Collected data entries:
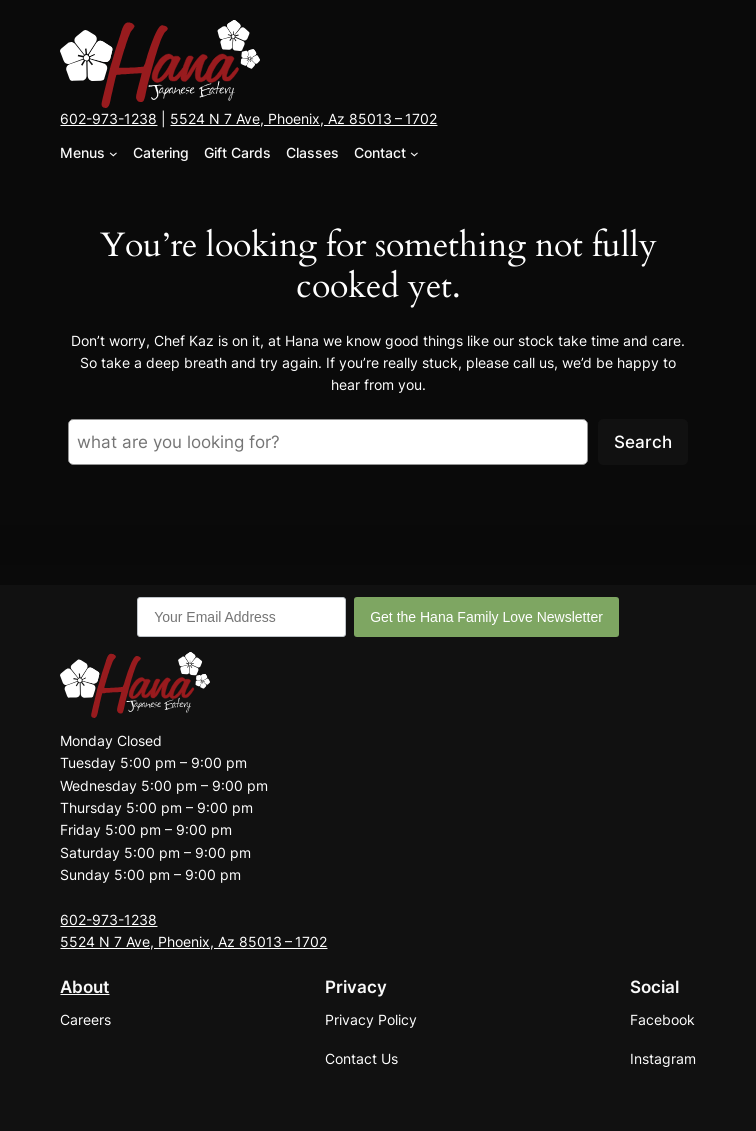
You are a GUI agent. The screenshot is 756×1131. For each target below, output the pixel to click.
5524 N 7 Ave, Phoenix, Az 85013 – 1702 (303, 118)
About (84, 987)
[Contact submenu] (414, 153)
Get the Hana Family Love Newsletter (486, 617)
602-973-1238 (108, 118)
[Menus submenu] (113, 153)
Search (643, 442)
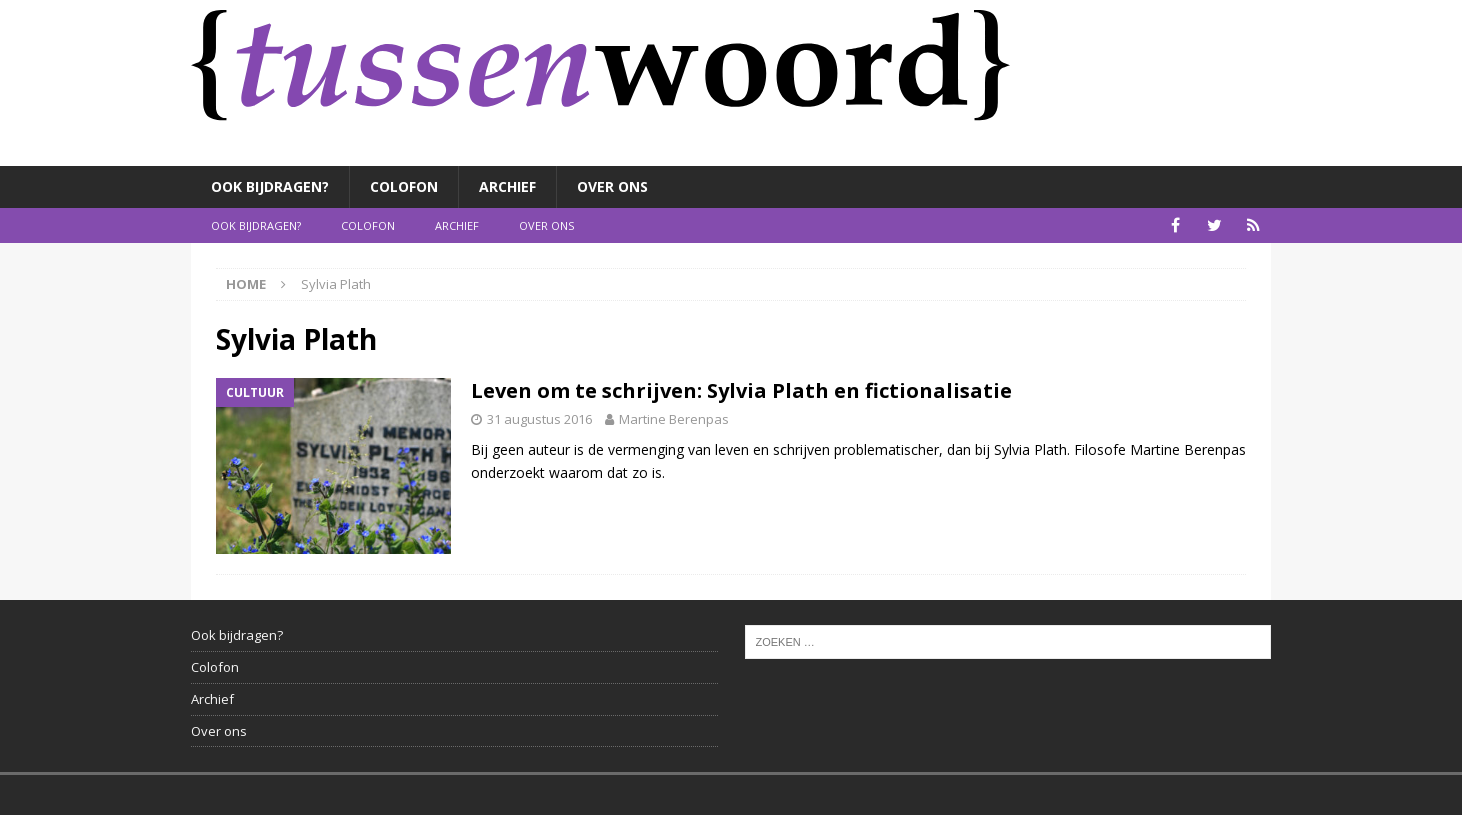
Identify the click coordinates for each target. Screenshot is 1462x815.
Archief (507, 186)
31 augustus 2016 (539, 419)
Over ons (612, 186)
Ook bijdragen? (270, 186)
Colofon (404, 186)
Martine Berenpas (674, 419)
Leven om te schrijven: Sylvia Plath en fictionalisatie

**Task directions**
From the line containing "Archief (507, 186)" to the last line of the records above, please write out every line exactly and add nothing.

**Response for this exercise**
Archief (507, 186)
31 augustus 2016 (539, 419)
Over ons (612, 186)
Ook bijdragen? (270, 186)
Colofon (404, 186)
Martine Berenpas (674, 419)
Leven om te schrijven: Sylvia Plath en fictionalisatie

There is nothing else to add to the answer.